Sep 11, 09 Market Update
premier mortgage group | Friday, September 11th, 2009 | Comments OffRATES IMPROVE DESPITE TREASURY DEBT AUCTIONS
STRAIGHT STATS
Mortgage interest rates improved this past week despite supply pressures from $70 billion in Treasury debt auctions. The auction of 3 Year Notes, 10 Year Notes, and 30 Year Bonds generally received strong demand. There was not much economic data released this past week. Economic data of note included July Consumer Credit, which dropped $21.6 billion on expectations that it would fall by $4.5 billion. June Consumer Credit was revised lower to a drop of $15.5 billion from a previously reported drop of $10.3 billion.

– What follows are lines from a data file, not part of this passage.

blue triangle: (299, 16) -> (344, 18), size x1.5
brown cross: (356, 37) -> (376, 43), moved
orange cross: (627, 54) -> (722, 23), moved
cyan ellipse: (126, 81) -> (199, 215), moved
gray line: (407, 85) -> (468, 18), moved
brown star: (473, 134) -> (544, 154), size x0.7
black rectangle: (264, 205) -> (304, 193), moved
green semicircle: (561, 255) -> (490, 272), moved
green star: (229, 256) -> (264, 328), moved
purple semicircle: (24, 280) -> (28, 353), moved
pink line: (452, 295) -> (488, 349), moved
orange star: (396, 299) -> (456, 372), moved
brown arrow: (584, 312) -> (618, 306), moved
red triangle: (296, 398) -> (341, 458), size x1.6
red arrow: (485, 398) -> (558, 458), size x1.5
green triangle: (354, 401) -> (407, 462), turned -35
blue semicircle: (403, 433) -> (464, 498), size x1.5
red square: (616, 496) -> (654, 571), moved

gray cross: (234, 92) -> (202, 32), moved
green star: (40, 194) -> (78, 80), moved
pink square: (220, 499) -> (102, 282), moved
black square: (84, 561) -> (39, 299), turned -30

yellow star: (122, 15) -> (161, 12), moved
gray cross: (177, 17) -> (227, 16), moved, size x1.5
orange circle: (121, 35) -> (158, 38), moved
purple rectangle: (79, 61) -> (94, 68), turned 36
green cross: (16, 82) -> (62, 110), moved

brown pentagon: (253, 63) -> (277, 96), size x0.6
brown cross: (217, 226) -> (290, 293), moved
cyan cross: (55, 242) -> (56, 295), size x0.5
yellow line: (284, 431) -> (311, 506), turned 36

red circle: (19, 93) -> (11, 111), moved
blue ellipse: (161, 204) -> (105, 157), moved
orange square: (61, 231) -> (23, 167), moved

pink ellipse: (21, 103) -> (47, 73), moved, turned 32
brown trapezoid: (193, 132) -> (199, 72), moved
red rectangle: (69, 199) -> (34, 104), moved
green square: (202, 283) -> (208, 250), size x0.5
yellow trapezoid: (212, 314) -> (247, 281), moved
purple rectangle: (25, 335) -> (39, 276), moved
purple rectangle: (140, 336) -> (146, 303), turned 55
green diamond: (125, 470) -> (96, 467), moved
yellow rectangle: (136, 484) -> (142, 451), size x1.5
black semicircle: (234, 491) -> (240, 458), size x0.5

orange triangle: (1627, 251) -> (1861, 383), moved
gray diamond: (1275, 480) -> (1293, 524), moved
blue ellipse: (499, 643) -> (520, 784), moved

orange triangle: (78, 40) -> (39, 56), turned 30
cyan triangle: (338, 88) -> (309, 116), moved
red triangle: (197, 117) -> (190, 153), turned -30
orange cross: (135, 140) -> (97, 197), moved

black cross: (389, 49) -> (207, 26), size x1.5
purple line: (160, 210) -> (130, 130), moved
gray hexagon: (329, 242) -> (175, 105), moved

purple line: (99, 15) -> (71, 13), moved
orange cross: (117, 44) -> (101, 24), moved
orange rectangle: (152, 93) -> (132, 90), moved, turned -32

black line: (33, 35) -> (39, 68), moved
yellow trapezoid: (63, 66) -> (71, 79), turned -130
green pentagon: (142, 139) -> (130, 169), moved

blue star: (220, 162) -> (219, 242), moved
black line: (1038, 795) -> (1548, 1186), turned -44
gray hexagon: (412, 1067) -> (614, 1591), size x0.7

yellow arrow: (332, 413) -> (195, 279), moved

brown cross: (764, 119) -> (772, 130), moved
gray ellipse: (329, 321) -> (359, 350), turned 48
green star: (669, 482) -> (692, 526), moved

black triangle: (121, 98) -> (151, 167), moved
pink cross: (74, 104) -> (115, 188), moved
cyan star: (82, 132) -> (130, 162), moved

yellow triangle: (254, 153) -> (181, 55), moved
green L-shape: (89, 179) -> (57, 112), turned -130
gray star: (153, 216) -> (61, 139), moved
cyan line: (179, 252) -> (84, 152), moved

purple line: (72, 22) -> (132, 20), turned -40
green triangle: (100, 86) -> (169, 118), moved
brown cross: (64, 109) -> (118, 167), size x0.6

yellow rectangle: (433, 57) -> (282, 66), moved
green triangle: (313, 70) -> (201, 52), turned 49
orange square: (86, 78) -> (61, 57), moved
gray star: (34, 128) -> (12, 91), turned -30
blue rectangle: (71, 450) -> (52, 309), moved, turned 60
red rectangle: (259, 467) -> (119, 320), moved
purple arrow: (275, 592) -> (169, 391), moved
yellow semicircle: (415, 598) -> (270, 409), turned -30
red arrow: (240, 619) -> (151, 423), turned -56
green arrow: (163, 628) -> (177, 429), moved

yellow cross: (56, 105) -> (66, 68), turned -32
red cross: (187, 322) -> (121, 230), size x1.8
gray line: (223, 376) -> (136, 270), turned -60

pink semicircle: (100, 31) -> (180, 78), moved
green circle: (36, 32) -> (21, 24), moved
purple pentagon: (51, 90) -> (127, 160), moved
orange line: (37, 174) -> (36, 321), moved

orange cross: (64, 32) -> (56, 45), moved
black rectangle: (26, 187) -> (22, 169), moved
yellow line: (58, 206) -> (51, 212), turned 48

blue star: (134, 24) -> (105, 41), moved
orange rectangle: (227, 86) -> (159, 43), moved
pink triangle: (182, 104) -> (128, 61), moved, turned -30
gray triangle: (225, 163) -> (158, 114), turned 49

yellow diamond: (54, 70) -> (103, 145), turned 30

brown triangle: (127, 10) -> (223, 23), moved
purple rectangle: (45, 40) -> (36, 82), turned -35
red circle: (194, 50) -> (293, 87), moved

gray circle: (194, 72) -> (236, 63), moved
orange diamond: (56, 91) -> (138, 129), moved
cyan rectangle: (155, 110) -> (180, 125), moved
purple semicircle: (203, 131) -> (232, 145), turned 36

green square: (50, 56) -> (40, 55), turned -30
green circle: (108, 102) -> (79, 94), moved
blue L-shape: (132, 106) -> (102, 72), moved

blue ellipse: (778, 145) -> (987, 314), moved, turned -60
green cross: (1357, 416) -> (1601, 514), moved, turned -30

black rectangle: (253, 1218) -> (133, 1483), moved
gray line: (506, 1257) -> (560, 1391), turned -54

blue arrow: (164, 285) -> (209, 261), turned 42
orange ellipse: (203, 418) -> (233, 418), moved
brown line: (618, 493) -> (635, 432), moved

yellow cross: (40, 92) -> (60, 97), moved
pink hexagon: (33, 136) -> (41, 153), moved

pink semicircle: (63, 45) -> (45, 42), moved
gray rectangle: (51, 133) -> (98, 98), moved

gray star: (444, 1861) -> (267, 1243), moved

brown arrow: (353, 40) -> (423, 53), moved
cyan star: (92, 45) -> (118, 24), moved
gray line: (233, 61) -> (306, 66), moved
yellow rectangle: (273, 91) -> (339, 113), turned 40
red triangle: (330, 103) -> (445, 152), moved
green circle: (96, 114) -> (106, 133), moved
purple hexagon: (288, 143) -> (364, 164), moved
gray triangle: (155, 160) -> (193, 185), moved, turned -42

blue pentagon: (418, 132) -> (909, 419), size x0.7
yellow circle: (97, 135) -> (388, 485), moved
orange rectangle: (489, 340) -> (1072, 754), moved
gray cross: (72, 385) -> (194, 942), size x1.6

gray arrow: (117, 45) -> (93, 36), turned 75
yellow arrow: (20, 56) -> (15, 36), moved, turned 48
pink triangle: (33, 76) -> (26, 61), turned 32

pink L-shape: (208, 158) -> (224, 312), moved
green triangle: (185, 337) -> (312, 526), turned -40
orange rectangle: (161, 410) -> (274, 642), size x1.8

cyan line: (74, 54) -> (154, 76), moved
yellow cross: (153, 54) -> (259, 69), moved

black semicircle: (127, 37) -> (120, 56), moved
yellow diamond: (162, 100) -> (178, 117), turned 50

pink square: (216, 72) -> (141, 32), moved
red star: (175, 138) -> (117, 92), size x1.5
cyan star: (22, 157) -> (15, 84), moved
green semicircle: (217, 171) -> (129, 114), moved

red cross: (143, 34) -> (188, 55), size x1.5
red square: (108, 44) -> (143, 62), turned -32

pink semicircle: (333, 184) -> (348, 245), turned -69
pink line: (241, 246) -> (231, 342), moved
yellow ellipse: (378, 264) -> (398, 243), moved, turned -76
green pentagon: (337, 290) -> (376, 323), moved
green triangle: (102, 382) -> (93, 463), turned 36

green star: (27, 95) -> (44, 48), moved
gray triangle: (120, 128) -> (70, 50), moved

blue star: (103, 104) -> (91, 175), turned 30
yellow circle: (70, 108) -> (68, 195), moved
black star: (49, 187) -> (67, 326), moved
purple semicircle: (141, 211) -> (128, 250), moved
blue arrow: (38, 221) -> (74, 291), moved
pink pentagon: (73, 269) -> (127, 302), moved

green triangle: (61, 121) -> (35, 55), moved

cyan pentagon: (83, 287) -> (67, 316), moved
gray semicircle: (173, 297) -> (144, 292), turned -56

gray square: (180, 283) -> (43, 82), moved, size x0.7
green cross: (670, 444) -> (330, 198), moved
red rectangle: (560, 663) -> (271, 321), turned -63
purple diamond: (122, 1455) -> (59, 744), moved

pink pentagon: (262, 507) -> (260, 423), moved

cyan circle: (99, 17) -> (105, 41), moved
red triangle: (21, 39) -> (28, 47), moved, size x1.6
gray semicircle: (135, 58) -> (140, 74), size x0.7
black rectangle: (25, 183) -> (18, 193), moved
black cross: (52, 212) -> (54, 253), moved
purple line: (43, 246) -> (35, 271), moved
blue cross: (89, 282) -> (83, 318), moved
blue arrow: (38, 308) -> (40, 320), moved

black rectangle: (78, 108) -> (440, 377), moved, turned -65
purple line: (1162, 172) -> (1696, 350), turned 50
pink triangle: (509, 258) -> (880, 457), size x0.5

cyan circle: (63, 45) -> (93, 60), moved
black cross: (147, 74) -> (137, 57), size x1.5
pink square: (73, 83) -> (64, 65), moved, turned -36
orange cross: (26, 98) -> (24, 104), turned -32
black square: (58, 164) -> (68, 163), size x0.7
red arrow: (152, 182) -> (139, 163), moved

Since consumer spending accounts for about 70% of GDP, this drop in consumer credit calls into question the economic recovery. Also of note, weekly jobless claims fell more than expected and the University of Michigan Consumer Sentiment Index was stronger than expected.
COMMENTARY
The new decline in rates underway is counter-intuitive – downright odd. The economy has obviously stopped its free-fall, panic has receded in the credit markets, and although the economy is not in a “V” recovery, it is growing. If all the forces driving money to safe bonds – Treasurys, MBS, quality corporates – are now weakening, shouldn’t the cash be running back out, rates rising? Nope. Inflation fears are down, which makes low yields feel safe. And the decline in rates does not mean that adequate credit is at last pushing the economy forward – credit is tighter now than ever. No matter how low rates are, too few people can qualify at new and crazy standards. It will be years before the banking system restores adequate capital, and adequate credit begins to flow. Here at summer’s end, it is more and more clear that recovery will be long and slow, a good spot to buy bonds, especially government-backed mortgages.